In recent years, in a semiconductor device manufacturing process, semiconductor substrates such as a silicon wafer, a compound semiconductor wafer and the like become larger in diameter and thinner in thickness. A semiconductor substrate having a large diameter and a thin thickness may have a warp or a crack during a transfer operation or a grinding process. Thus, in the semiconductor device manufacturing process, the semiconductor substrate is reinforced by bonding a support substrate to the semiconductor substrate. Then, the reinforced semiconductor substrate is transferred or subjected to a grinding process and subsequently, the support substrate is delaminated from the reinforced semiconductor substrate.
By way of example, a first holding unit may hold the semiconductor substrate while a second holding unit may hold the support substrate. The support substrate may be delaminated from the reinforced semiconductor substrate by vertically moving an outer peripheral portion of the second holding unit.
There still exists a need in the related art to improve an efficiency of a delamination process. Such an improvement of efficiency may be requested even in a manufacturing technique such as a SOI (Silicon On Insulator) accompanied by substrate delamination.

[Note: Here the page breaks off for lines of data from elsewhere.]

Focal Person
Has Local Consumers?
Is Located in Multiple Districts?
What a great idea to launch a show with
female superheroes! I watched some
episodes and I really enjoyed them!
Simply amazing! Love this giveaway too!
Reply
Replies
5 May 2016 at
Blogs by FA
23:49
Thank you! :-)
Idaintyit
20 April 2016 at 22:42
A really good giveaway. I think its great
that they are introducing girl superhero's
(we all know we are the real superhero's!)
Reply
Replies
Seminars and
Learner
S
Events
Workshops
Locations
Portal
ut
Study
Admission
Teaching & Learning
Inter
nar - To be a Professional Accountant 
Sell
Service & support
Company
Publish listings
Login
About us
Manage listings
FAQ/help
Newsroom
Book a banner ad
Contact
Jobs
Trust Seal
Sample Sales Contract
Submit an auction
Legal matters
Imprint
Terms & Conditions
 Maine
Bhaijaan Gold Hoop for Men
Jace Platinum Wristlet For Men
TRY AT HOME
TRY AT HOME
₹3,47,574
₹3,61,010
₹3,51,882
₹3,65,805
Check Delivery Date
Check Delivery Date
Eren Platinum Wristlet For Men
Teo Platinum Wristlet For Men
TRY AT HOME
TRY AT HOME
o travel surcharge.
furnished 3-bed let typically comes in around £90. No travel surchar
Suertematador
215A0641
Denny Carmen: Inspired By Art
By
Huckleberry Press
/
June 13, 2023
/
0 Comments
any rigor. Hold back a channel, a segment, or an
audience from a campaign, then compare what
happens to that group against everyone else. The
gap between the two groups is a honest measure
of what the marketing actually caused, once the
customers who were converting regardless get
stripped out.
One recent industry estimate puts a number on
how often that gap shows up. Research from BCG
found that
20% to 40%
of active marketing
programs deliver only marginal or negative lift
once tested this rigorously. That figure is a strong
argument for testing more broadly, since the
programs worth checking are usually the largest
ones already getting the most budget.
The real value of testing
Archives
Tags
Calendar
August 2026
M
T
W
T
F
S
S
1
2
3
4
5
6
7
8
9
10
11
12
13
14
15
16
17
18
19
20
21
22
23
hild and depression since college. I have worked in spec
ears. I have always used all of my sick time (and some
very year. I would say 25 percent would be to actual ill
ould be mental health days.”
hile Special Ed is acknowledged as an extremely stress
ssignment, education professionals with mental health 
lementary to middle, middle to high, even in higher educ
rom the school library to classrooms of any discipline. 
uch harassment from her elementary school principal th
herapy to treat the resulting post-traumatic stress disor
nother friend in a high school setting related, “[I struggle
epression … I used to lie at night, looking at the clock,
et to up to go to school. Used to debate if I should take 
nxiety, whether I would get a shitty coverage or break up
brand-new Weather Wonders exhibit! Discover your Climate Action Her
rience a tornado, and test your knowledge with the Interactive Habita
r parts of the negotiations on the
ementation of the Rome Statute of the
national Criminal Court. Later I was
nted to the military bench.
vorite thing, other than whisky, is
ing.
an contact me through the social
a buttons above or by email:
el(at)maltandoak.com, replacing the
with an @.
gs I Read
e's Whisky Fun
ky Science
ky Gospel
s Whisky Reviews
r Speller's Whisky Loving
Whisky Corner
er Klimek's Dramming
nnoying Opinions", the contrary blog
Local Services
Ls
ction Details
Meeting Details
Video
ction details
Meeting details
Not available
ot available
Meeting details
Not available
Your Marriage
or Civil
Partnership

For example, conventionally, a delaminated semiconductor substrate is held by a first holding unit from an upper side, namely in a state where a bonding surface of the semiconductor substrate to be bonded with a support substrate is oriented downward. As such, in order to clean the bonding surface of the semiconductor substrate using a cleaning device, it is sometimes necessary to invert the delaminated semiconductor substrate after receiving the same from the first holding unit. This may hinder a throughput enhancement.